Michael had a business dinner a couple of nights ago, which left me alone to conjur madness in the kitchen. I reserve my true culinary insanity for when I'm alone, cooking only for me. Solo night usually involves fish or shellfish combined with enormous amounts of spice and heat. Call me crazy, but when I dine alone, nothing is left at the door. I bring it. Big time.
I had a fews days to plan and imagine what my dream dinner would be. I have a lovely soft spot in my heart for bouillabaisse, but even a well made bouillabaisse lacks the punch I crave when I can have anything I want. It had to be asian. Period.
I stopped by Charlie's Seafood and picked up a meshed bag of New Zealand green-lipped mussels. While they cozied over crushed ice on the passenger seat of my P.T.Cruiser, I made my way to YuYu Asian Supermarket for inspiration. I was told it was an off day at the market, but even an off day at any asian market is like dropping acid at Disney World on a hot summer day. (not that I would know)
I stepped into YuYu, grabbed a cart, and made my way down the sparse vegetable aisle, scooping a few small round Thai eggplants into a plastic bag and dropping them in my basket along with two slim stalks of lemongrass. I veered toward the refrigerator section and loaded up on bird chilis, red peppers, white beech mushrooms, and enoki mushrooms. The mushrooms were beautiful. Even without a plan, I had to have them.
After picking up a bag of mung bean thick noodles, Korean chili paste, and dried shrimp chips, I headed to the aromatic seafood section. The seafood, thankfully, was well iced. Blue crabs were gone. They had plenty of tuna chunks soaking in murky water. Nope. I spotted jumbo whole head-on shrimp. Really? In Lexington? Sold. As a nod to Audrey Hepburn in a scene from Breakfast At Tiffany's, I had my basket draped in the crook of my arm while I attempted to manuever the huge shrimp onto long tongs to bag. I felt like an idot. Fish-out-of-water, so to speak. I managed to wrestle four shrimp into a flimsy plastic bag without spilling my basket or my dignity.
Home again, home again, jiggity jig.
I immediately grabbed my favoritte Thai cookbook that Michael gave me years ago, The Food Of Thailand a journey for food lovers.
Soup? Stir fry? Salad? The world was my
Adapting a recipe for Phat Wun Sen, Hot and Sour Noodles with Prawns, I leaped off the culinary cliff into insanity.
Mise en place. I prepped the vegetables by splitting 4 tiny Thai eggplants, pulling apart the stem-bound mushrooms, thinly slicing 3 bird chilis, slicing 4 garlic cloves, mincing 2 shallots, and slicing 1 red bell pepper. After setting them aside, I cleaned the mussels, rinsed the shrimp, and sliced thawed calamari (from my freezer) into rings.
I got a large skillet screaming hot, drizzed it with oil, and sautted the peppers, shallots, garlic, and eggplant until they softened without color.

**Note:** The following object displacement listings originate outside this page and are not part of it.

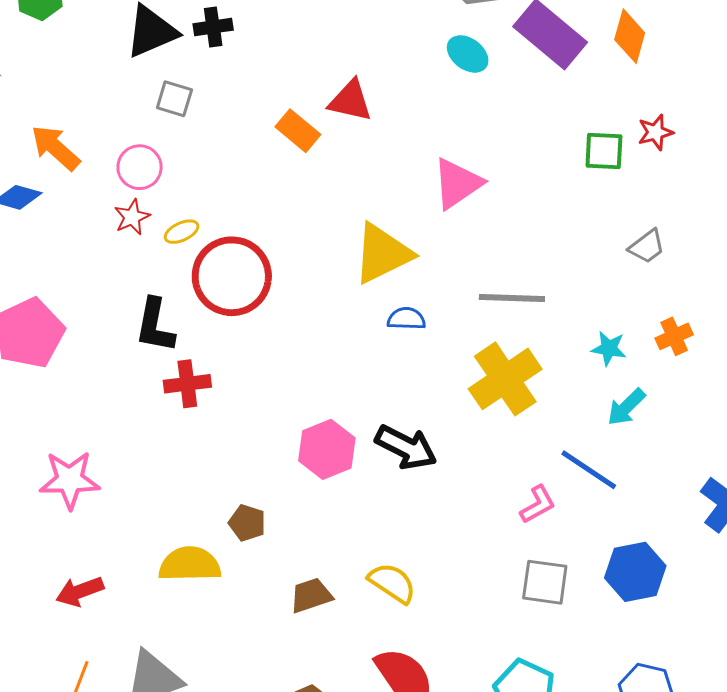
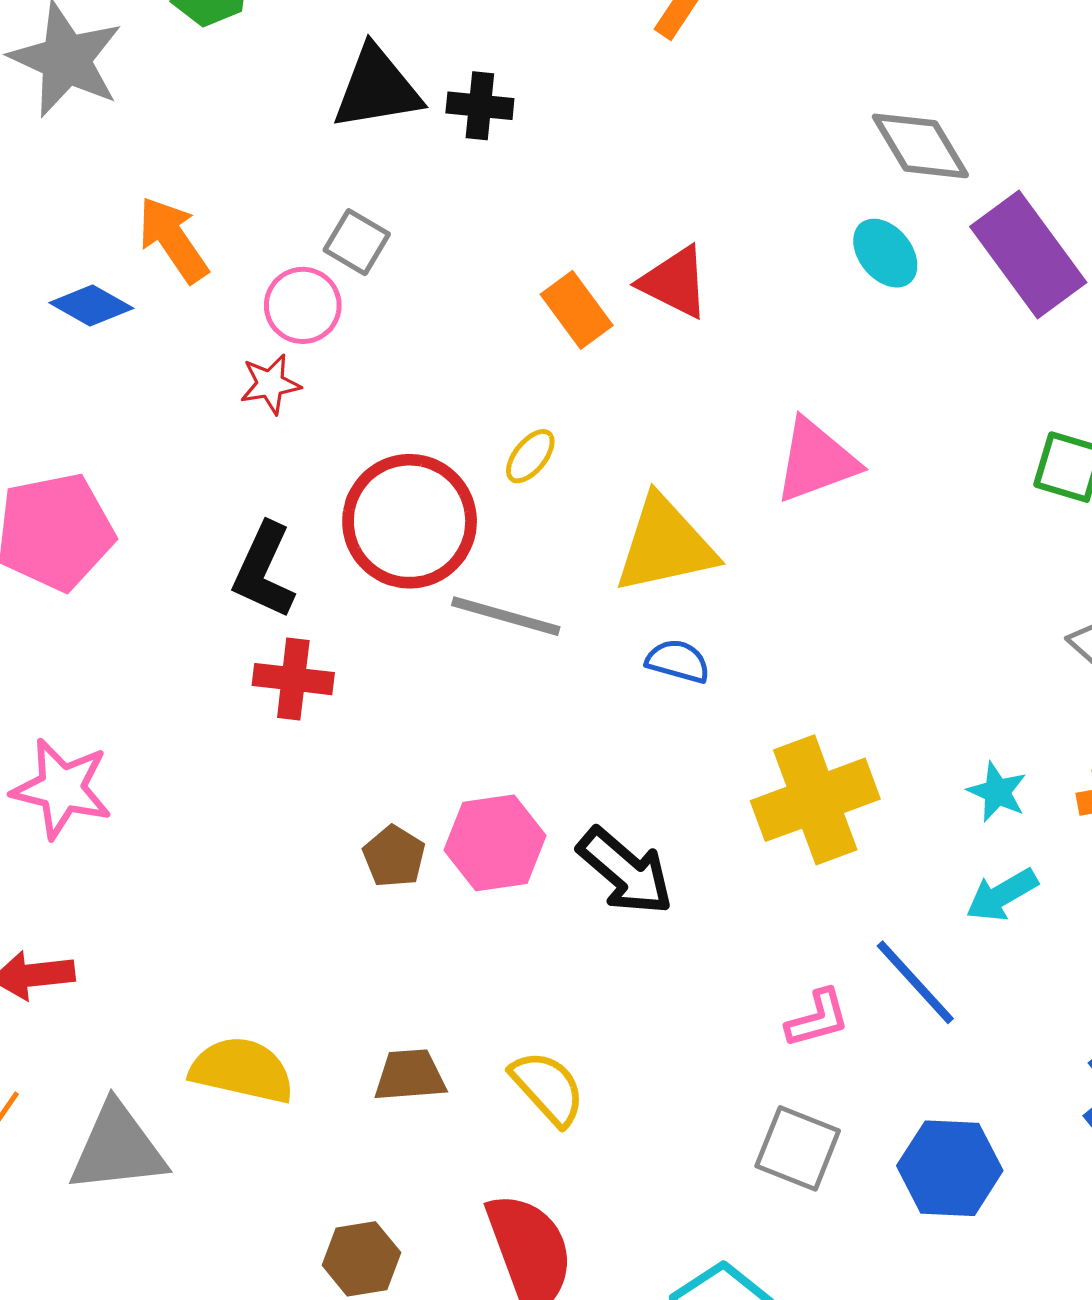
gray square: (174, 99) -> (357, 242), moved
yellow ellipse: (182, 232) -> (530, 456), moved, turned -40
gray line: (512, 298) -> (506, 616), moved
brown pentagon: (247, 523) -> (394, 856), moved
yellow semicircle: (190, 564) -> (242, 1070), moved

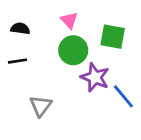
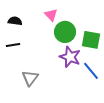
green square: (113, 37) -> (91, 40), moved
green circle: (73, 50) -> (65, 32), moved

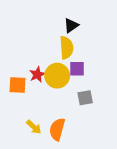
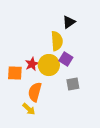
black triangle: (71, 26) -> (69, 22), moved
purple square: (77, 69) -> (66, 59), turned 32
orange semicircle: (57, 129) -> (35, 92), moved

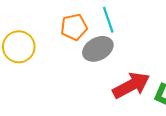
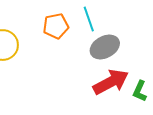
gray ellipse: (98, 49) -> (105, 47), moved

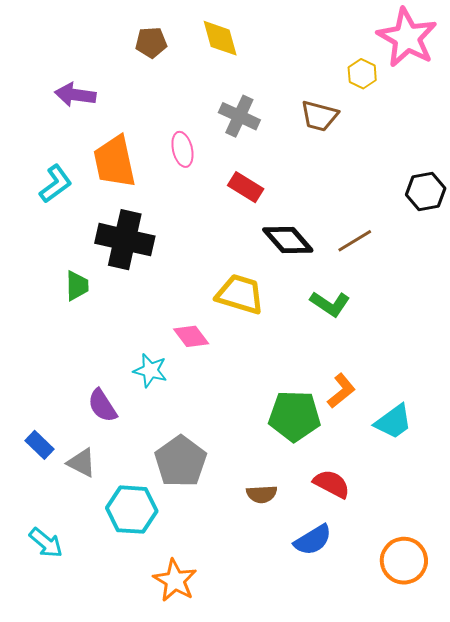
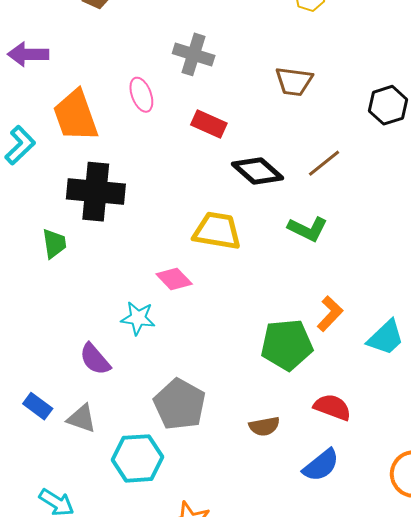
brown trapezoid: (319, 116) -> (294, 81), moved

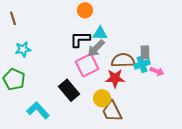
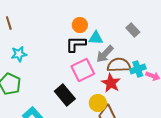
orange circle: (85, 10) -> (80, 25), moved
gray arrow: (96, 48) -> (105, 54), moved
gray rectangle: (145, 52) -> (133, 30), moved, turned -40
red star: (115, 78) -> (111, 83), turned 30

To create an aromatic flavorful steam bath for the seafood, I added baby bok choy, scallions, birds chilis, bruised lemongrass stems, red curry paste, fresh lime juice, fish sauce, palm sugar, and stock. When the stock base came to a boil, I dropped the mussels into the pot and covered them to steam open. That gave me a moment to bring a small pot of water to the boil before pouring it over the mung bean noodles to soak and soften. As the mussels started to open, I tossed in the shrimp and calamari to cook for 2 minutes.
When the mussels were at attention and the shrimp were perfectly pink, I added the translucent softened mung bean noodles and tossed everything together until well combined. I slid the hot and sour noodle concoction from the skillet into a large pasta bowl and topped it with fresh cilantro, sliced bird chilis, sliced lemongrass rings, mushrooms, and petite baby bok choy leaves. Fresh lime juice finished it off.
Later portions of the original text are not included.